Saved entries
________________________
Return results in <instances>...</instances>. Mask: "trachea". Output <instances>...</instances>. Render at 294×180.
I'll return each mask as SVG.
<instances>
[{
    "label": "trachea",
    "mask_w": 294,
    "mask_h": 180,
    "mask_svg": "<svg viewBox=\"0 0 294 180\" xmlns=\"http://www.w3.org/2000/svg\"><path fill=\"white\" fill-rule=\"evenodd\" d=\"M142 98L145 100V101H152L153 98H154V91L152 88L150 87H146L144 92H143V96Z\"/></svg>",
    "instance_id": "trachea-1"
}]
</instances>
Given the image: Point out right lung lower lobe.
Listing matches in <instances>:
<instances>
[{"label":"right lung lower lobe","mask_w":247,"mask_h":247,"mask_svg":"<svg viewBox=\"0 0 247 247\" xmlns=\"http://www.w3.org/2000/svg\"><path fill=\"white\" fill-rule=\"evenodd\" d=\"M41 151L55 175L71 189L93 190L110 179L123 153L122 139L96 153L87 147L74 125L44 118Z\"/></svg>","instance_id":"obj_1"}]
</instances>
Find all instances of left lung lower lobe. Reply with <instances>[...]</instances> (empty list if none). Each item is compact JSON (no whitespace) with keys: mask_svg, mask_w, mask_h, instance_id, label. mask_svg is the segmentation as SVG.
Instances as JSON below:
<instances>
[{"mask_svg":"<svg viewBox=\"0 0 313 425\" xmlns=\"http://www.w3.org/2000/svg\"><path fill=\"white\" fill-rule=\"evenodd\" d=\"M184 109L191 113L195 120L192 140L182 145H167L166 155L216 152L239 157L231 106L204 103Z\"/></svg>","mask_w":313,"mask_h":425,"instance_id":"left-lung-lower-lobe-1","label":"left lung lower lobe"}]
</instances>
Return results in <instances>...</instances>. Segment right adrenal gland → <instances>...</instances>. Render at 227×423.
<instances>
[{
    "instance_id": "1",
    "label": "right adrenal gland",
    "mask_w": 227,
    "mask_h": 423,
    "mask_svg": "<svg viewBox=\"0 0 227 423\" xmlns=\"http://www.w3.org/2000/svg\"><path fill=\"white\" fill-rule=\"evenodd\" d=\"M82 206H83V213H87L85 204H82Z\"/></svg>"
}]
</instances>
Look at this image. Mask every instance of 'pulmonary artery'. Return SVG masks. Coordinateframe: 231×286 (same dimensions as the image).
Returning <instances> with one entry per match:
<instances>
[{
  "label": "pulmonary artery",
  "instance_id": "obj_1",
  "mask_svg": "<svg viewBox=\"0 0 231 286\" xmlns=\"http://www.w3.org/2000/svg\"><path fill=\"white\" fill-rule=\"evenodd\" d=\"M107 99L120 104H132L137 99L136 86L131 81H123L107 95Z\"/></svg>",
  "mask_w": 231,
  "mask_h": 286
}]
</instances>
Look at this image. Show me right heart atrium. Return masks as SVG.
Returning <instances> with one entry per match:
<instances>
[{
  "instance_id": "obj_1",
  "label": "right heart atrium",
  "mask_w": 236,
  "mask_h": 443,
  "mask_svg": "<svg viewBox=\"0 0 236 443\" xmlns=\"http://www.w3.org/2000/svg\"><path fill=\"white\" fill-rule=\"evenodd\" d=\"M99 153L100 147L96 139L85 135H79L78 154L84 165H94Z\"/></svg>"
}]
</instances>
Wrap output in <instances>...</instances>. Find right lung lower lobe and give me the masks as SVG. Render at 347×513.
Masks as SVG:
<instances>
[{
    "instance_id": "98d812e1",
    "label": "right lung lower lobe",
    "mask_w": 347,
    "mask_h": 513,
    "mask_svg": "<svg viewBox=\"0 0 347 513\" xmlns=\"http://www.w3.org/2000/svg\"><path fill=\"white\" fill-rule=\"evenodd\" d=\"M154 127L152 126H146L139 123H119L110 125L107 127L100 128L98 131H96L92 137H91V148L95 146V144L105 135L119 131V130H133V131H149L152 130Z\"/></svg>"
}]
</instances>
________________________
* _Activity_:
Retype, exactly as written, each line from the one that has "Wrap output in" to the bottom of the entries above, and include both of those lines.

* _Answer box_:
Wrap output in <instances>...</instances>. Find right lung lower lobe and give me the masks as SVG. Render at 347×513.
Masks as SVG:
<instances>
[{
    "instance_id": "98d812e1",
    "label": "right lung lower lobe",
    "mask_w": 347,
    "mask_h": 513,
    "mask_svg": "<svg viewBox=\"0 0 347 513\" xmlns=\"http://www.w3.org/2000/svg\"><path fill=\"white\" fill-rule=\"evenodd\" d=\"M154 127L152 126H146L139 123H119L110 125L107 127L100 128L98 131H96L92 137H91V148L95 146V144L105 135L119 131V130H133V131H149L152 130Z\"/></svg>"
}]
</instances>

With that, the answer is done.